En Europe hors France, le ROC progresse de +3,7 %. L’Espagne se distingue avec une hausse de +13,5 % de son résultat opérationnel, portée par des investissements prix et une amélioration du positionnement concurrentiel.

En Amérique latine, la situation est plus contrastée. Le chiffre d’affaires progresse de +7,9 % en comparable sur l’année, mais le ROC recule à 779 millions d’euros (contre 879 millions en 2024), pénalisé par les changes.

Au Brésil, les taux d’intérêt proches de 15 % ont pesé sur le pouvoir d’achat et les volumes, notamment dans le Cash & Carry.

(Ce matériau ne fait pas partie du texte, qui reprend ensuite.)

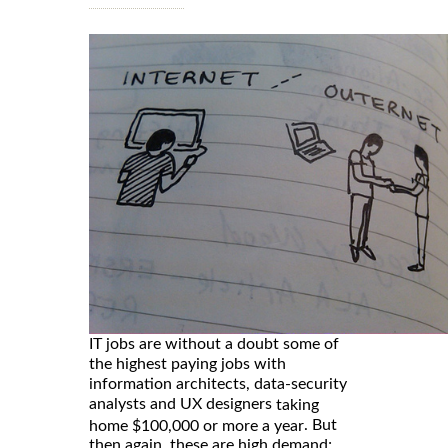
IT jobs are without a doubt some of
the highest paying jobs with
information architects, data-security
analysts and UX designers
taking
. But
home $100,000 or more a year
then again, these are high demand;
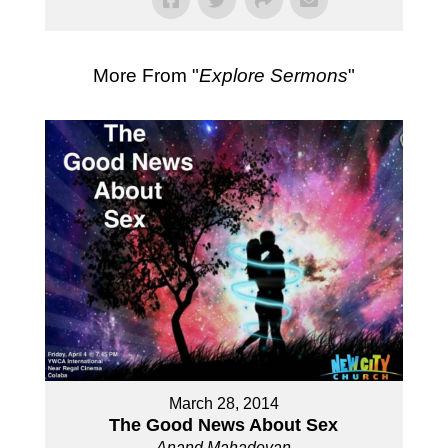
More From "
Explore Sermons
"
March 28, 2014
The Good News About Sex
Anand Mahadevan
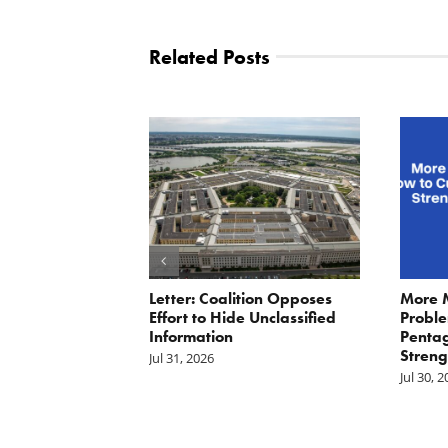
Related Posts
ler: No More
Letter: Coalition Opposes
More 
Fat Cat
Effort to Hide Unclassified
Proble
ractors
Information
Penta
Streng
Jul 31, 2026
Jul 30, 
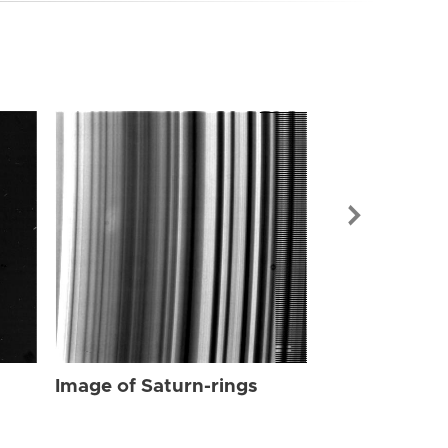
Image of Sat
Image of Saturn-rings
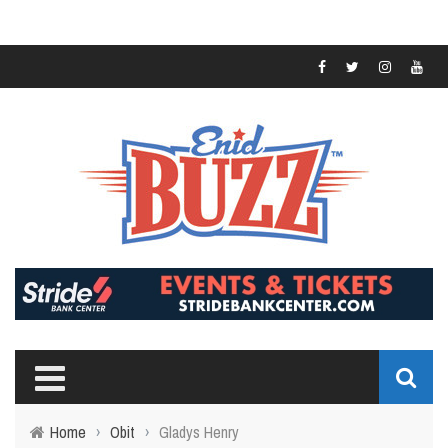
Home
›
Obit
›
Gladys Henry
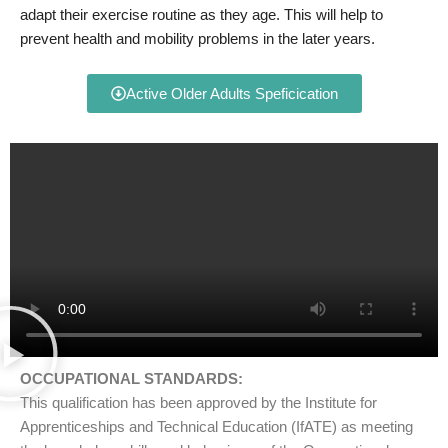
adapt their exercise routine as they age. This will help to
prevent health and mobility problems in the later years.
Active Older Adults Speficication
OCCUPATIONAL STANDARDS:
This qualification has been approved by the Institute for
Apprenticeships and Technical Education (IfATE) as meeting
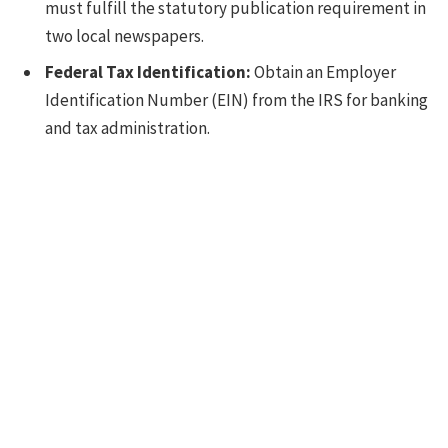
must fulfill the statutory publication requirement in
two local newspapers.
Federal Tax Identification:
Obtain an Employer
Identification Number (EIN) from the IRS for banking
and tax administration.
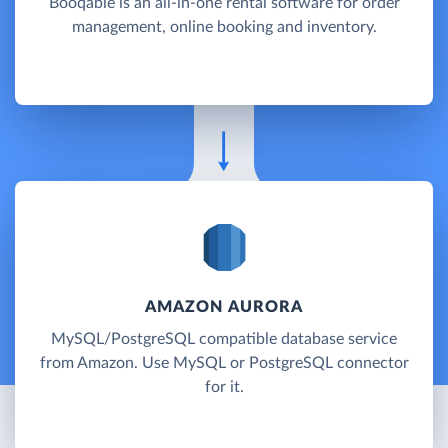
Booqable is an all-in-one rental software for order
management, online booking and inventory.
AMAZON AURORA
MySQL/PostgreSQL compatible database service
from Amazon. Use MySQL or PostgreSQL connector
for it.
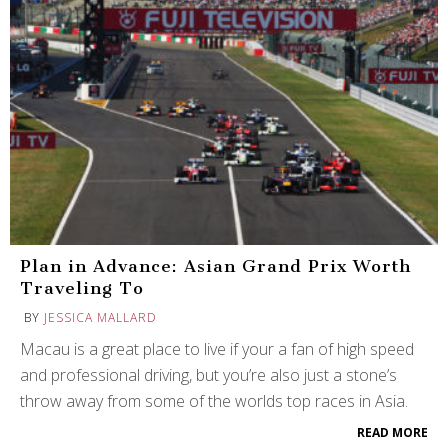
Plan in Advance: Asian Grand Prix Worth
Traveling To
BY
JESSICA MALLARD
Macau is a great place to live if your a fan of high speed
and professional driving, but you’re also just a stone’s
throw away from some of the worlds top races in Asia.
READ MORE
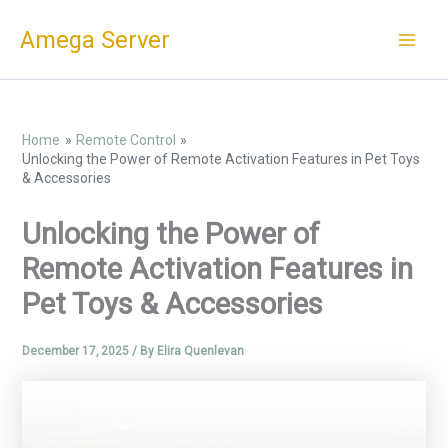
Skip
Amega Server
to
content
Home
Remote Control
Unlocking the Power of Remote Activation Features in Pet Toys
& Accessories
Unlocking the Power of
Remote Activation Features in
Pet Toys & Accessories
December 17, 2025
/ By
Elira Quenlevan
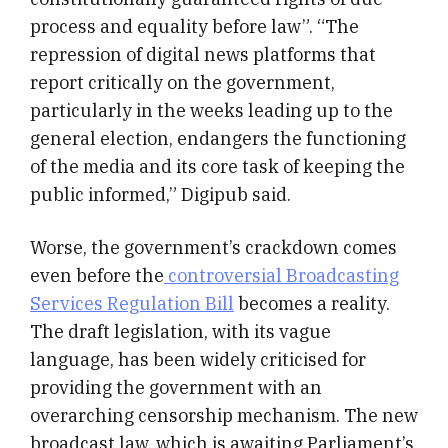
process and equality before law”. “The
repression of digital news platforms that
report critically on the government,
particularly in the weeks leading up to the
general election, endangers the functioning
of the media and its core task of keeping the
public informed,” Digipub said.
Worse, the government’s crackdown comes
even before the
controversial Broadcasting
Services Regulation Bill
becomes a reality.
The draft legislation, with its vague
language, has been widely criticised for
providing the government with an
overarching censorship mechanism. The new
broadcast law, which is awaiting Parliament’s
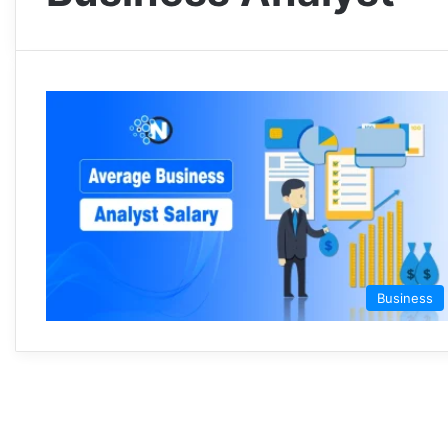
Business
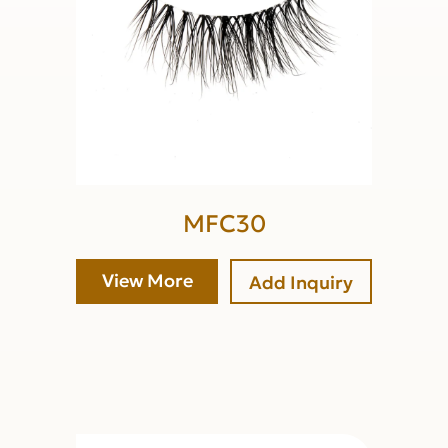
MFC30
View More
Add Inquiry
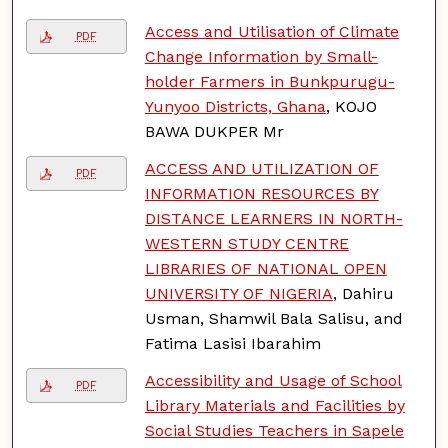
Access and Utilisation of Climate
PDF
Change Information by Small-
holder Farmers in Bunkpurugu-
Yunyoo Districts, Ghana
, KOJO
BAWA DUKPER Mr
ACCESS AND UTILIZATION OF
PDF
INFORMATION RESOURCES BY
DISTANCE LEARNERS IN NORTH-
WESTERN STUDY CENTRE
LIBRARIES OF NATIONAL OPEN
UNIVERSITY OF NIGERIA
, Dahiru
Usman, Shamwil Bala Salisu, and
Fatima Lasisi Ibarahim
Accessibility and Usage of School
PDF
Library Materials and Facilities by
Social Studies Teachers in Sapele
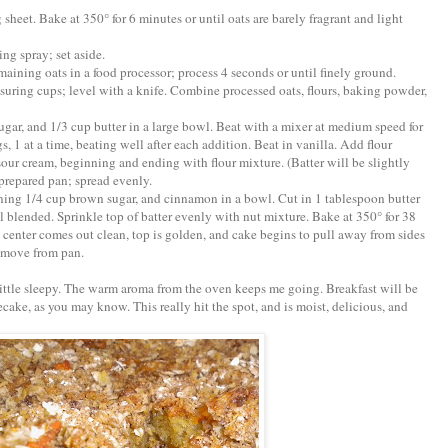
 sheet. Bake at 350° for 6 minutes or until oats are barely fragrant and light
ng spray; set aside.
emaining oats in a food processor; process 4 seconds or until finely ground.
suring cups; level with a knife. Combine processed oats, flours, baking powder,
ugar, and 1/3 cup butter in a large bowl. Beat with a mixer at medium speed for
s, 1 at a time, beating well after each addition. Beat in vanilla. Add flour
sour cream, beginning and ending with flour mixture. (Batter will be slightly
prepared pan; spread evenly.
ning 1/4 cup brown sugar, and cinnamon in a bowl. Cut in 1 tablespoon butter
ll blended. Sprinkle top of batter evenly with nut mixture. Bake at 350° for 38
 center comes out clean, top is golden, and cake begins to pull away from sides
remove from pan.
 little sleepy. The warm aroma from the oven keeps me going. Breakfast will be
ecake, as you may know. This really hit the spot, and is moist, delicious, and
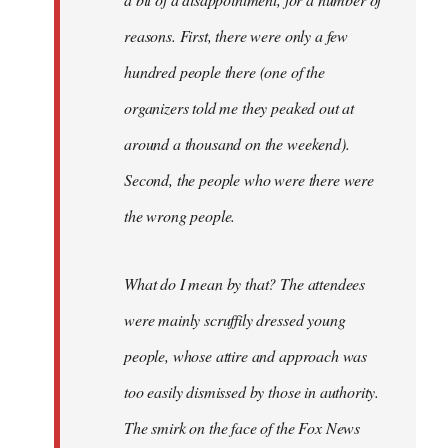
reasons. First, there were only a few
hundred people there (one of the
organizers told me they peaked out at
around a thousand on the weekend).
Second, the people who were there were
the wrong people.
What do I mean by that? The attendees
were mainly scruffily dressed young
people, whose attire and approach was
too easily dismissed by those in authority.
The smirk on the face of the Fox News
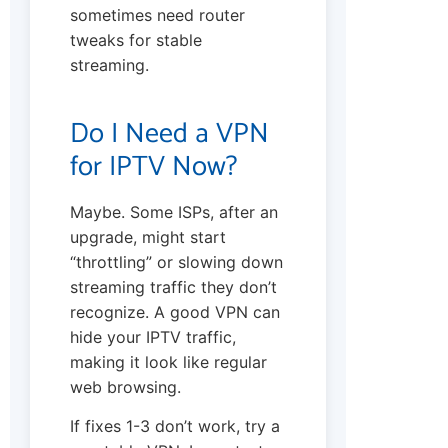
sometimes need router
tweaks for stable
streaming.
Do I Need a VPN
for IPTV Now?
Maybe. Some ISPs, after an
upgrade, might start
“throttling” or slowing down
streaming traffic they don’t
recognize. A good VPN can
hide your IPTV traffic,
making it look like regular
web browsing.
If fixes 1-3 don’t work, try a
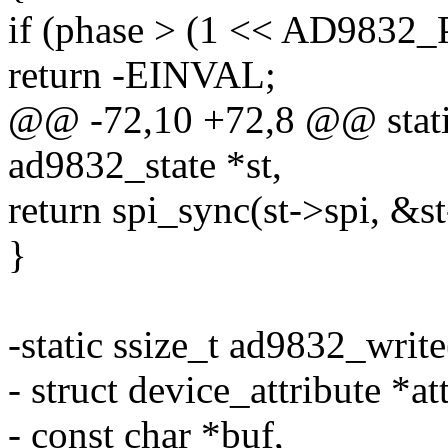
if (phase > (1 << AD983
return -EINVAL;
@@ -72,10 +72,8 @@ static
ad9832_state *st,
return spi_sync(st->spi, &
}
-static ssize_t ad9832_write
- struct device_attribute *att
- const char *buf,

Carrefour souligne néanmoins une discipline sur les coûts qui permet de stabiliser la rentabilité à changes constants.

Désendettement, dividende en hausse et virage stratégique

Le cash-flow libre net s’élève à 1 305 millions d’euros (1 565 millions hors Italie). La dette financière nette atteint 3 965 millions d’euros fin 2025, en légère hausse par rapport à 2024.

Sur le plan stratégique, 2025 a été marquée par :

  • la cession de l’Italie,
  • le rachat des minoritaires de Carrefour Brésil,
  • le lancement de la plateforme européenne d’achats Concordis,
  • l’annonce de la cession de Carrefour Roumanie début 2026.

Le conseil d’administration proposera un dividende ordinaire en hausse de +5,4 %, à 0,97 euro par action, ainsi qu’un dividende exceptionnel de 0,21 euro par action, conditionné à la finalisation de la cession de la Roumanie.

2026 : cap sur la création de valeur

Carrefour aborde 2026 avec confiance. La montée en puissance des synergies Cora & Match, la fin des coûts d’intégration et le refinancement de la dette brésilienne devraient soutenir la performance.

Au-delà des chiffres, l’année 2025 confirme le recentrage stratégique du groupe : consolidation en Europe, rationalisation du portefeuille d’actifs et discipline financière. Reste à savoir si la dynamique française et espagnole suffira à compenser durablement la volatilité latino-américaine dans un contexte macroéconomique encore incertain.